▶ _Dataset content_
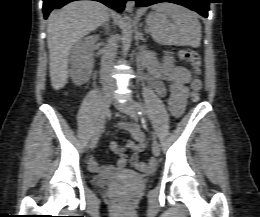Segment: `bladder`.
Segmentation results:
<instances>
[{
    "label": "bladder",
    "mask_w": 260,
    "mask_h": 217,
    "mask_svg": "<svg viewBox=\"0 0 260 217\" xmlns=\"http://www.w3.org/2000/svg\"><path fill=\"white\" fill-rule=\"evenodd\" d=\"M122 174L126 175L128 178H138V174L130 171H123Z\"/></svg>",
    "instance_id": "bladder-1"
}]
</instances>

▶ _Your objective_
Line by line, return the listing above exactly, leaving out its pictures.

▶ _Worked solution_
Segment: `bladder`.
Segmentation results:
<instances>
[{
    "label": "bladder",
    "mask_w": 260,
    "mask_h": 217,
    "mask_svg": "<svg viewBox=\"0 0 260 217\" xmlns=\"http://www.w3.org/2000/svg\"><path fill=\"white\" fill-rule=\"evenodd\" d=\"M122 174L126 175L128 178H138V174L130 171H123Z\"/></svg>",
    "instance_id": "bladder-1"
}]
</instances>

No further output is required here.